Kurumsal karar süreçleri
Her şeyden önce, dış politikamızın vizyonu ve stratejik öncelikleri belli olduktan sonra karar süreçlerini kurumsallaştırmamız gerekiyor. Bu Dışişleri Bakanlığı'nın eş güdümünde gerçekleştirilir ve yürütme ve yasama erklerimizin kurumsal çerçevesi içine alınır. O zaman diplomasimiz işlevselliğine yeniden kavuşturulabilir. Bu yapıldıktan sonra sağlam bir bölge ve dünya tahlili yoluyla aşağıdaki iki yaşamsal faktör göz önüne alınmalıdır.
Birinci faktör bölgesel ve küresel güç dengelerinin atacağımız diplomatik adımlarla ve/veya askeri harekatla uygun olup olmadığı; ikincisi, hedeflerimizle kapasitemiz arasındaki orantının gerçekçi olup olmadığıdır.
Nasıl bir toplum olmak istiyoruz?
Nihayet 14 Mayıs seçimlerinden ne beklediğimizi düşünürken kendi zihnimizde berraklığa kavuşturmamız gereken çok önemli bir konu daha var. O da nasıl bir toplum olmak istiyoruz sorusu vereceğimiz yanıttır.14 Mayıs seçim sonuçları son tahlilde kendimiz hakkında dünyaya da verdiğimiz bir mesaj olacaktır.

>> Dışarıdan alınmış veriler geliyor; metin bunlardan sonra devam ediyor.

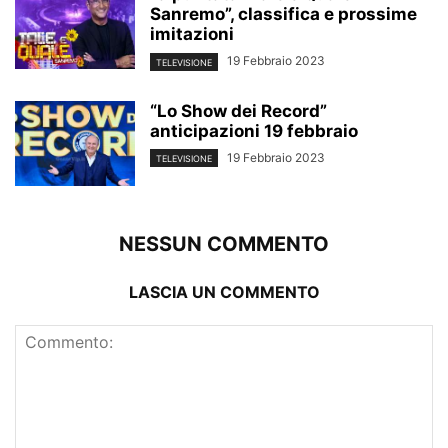
Sanremo”, classifica e prossime
imitazioni
19 Febbraio 2023
TELEVISIONE
“Lo Show dei Record”
anticipazioni 19 febbraio
19 Febbraio 2023
TELEVISIONE
NESSUN COMMENTO
LASCIA UN COMMENTO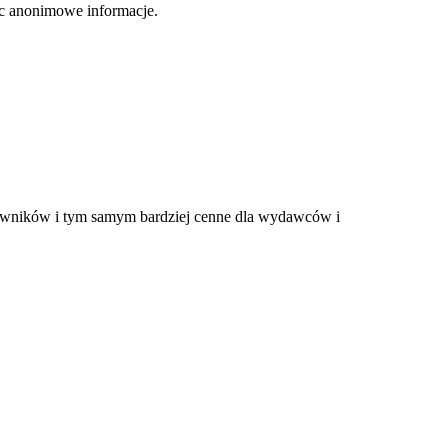
jąc anonimowe informacje.
tkowników i tym samym bardziej cenne dla wydawców i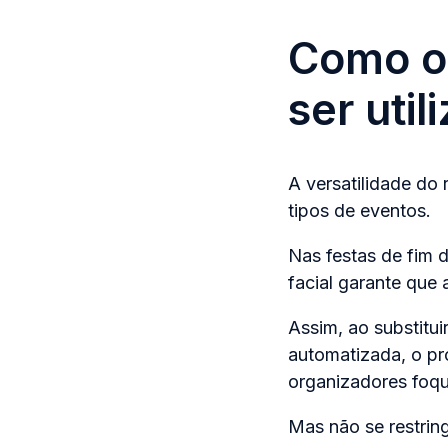
Como o 
ser uti
A versatilidade do 
tipos de eventos.
Nas festas de fim 
facial garante que
Assim, ao substitui
automatizada, o pr
organizadores foqu
Mas não se restrin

Güç kazandıkça radikalleşen siyasi İslam temelinde ideolojik bir dış politika geride kalmalıdır. Coğrafyasını ve ideolojisini paylaştığımız veya kendimize daha yakın gördüğümüz müttefikler aramaya öncelik vermeliyiz.

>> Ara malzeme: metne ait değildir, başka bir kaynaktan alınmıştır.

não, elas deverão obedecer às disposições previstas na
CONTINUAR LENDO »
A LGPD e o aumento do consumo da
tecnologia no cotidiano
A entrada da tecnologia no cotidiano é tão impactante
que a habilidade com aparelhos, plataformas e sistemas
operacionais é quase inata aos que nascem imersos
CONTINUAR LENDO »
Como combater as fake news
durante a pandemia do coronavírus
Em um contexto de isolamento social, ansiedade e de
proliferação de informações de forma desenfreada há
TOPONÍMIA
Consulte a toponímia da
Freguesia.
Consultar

Etnik veya mezhepsel kimlikleri ön planda tutmayı tercih edersek dış politikamızdaki öncelikler ve ittifaklar bu tercihler istikametinde şekillenecektir. Demokrasi, insan hakları ve hukuk devletini esas almazsak bu takdirde dış ilişkilerimizde karar alma süreçlerimizin otoriter rejimlerle liderler düzeyinde ağırlık kazanma tatbikatı devam edecektir.
Kişisel siyasetle dini inançları birbirinden ayırabilen seküler bir toplum olmak hususunda görüş birliği içinde isek, işbirliğimizin ve ittifaklarımızın önceliğini, serbest seçimlere ve tercihlerin çokluğu esasına dayalı demokratik devletlerle pragmatik temelde saptayabilmemiz daha kolaylıkla mümkün olabilecektir.
14 Mayıs sonrası yeni bir sayfa açılmalı. Yeni bir ruh aşılanmalı. Türkiye soluk almalı.